──────── RECORDS ────────

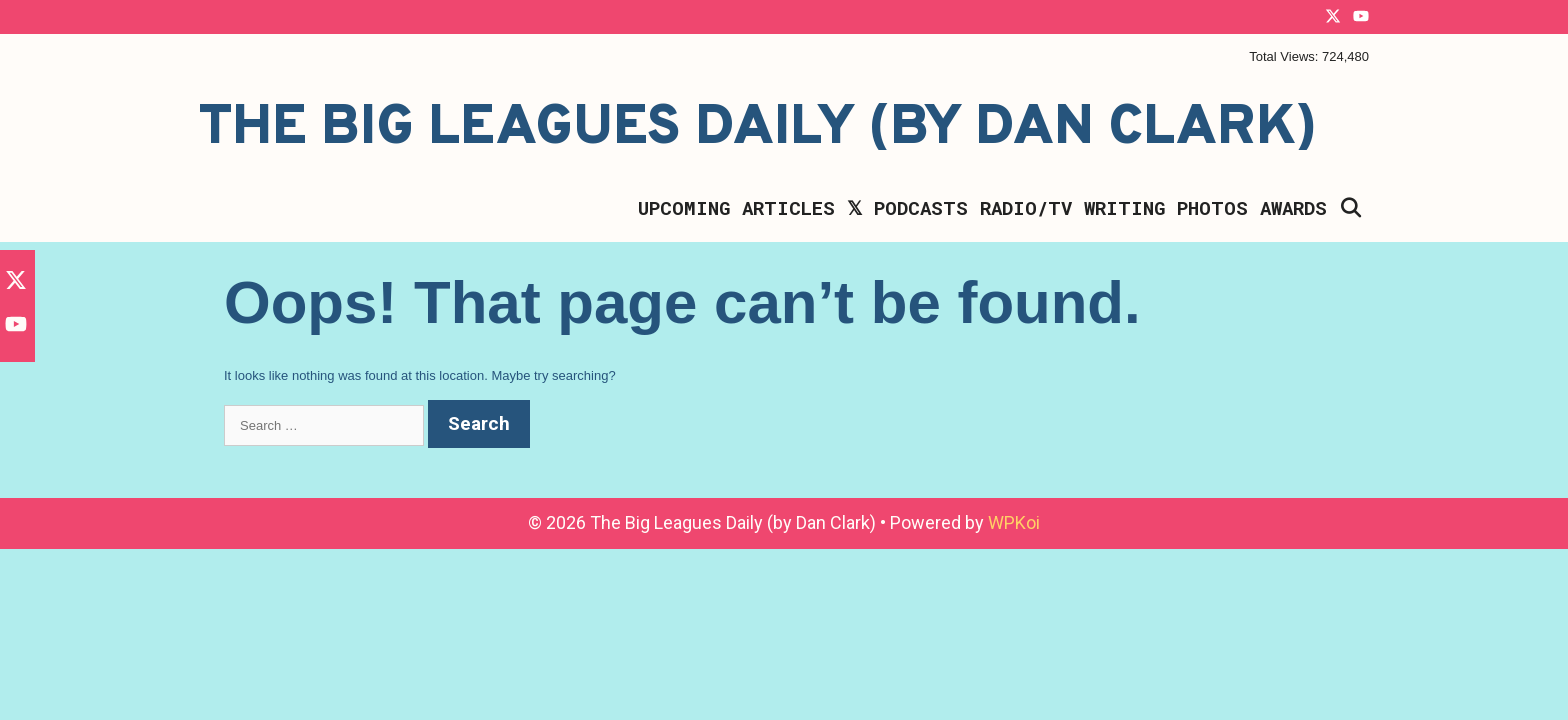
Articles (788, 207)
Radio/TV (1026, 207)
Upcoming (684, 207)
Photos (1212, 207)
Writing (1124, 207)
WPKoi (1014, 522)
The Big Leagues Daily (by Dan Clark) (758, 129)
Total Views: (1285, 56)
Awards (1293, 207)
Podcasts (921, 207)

────────
──────── RECORDS ────────

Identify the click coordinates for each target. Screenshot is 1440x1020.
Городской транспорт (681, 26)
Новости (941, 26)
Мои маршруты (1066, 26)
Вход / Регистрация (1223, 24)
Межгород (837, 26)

────────

*PROBLEM TO WORK ON*:
Only the lines above starting at the line that holds "Articles (788, 207)" and ending at the line that holds "Podcasts (921, 207)" are to be repeated, exactly and in full.

*WRITTEN ANSWER*:
Articles (788, 207)
Radio/TV (1026, 207)
Upcoming (684, 207)
Photos (1212, 207)
Writing (1124, 207)
WPKoi (1014, 522)
The Big Leagues Daily (by Dan Clark) (758, 129)
Total Views: (1285, 56)
Awards (1293, 207)
Podcasts (921, 207)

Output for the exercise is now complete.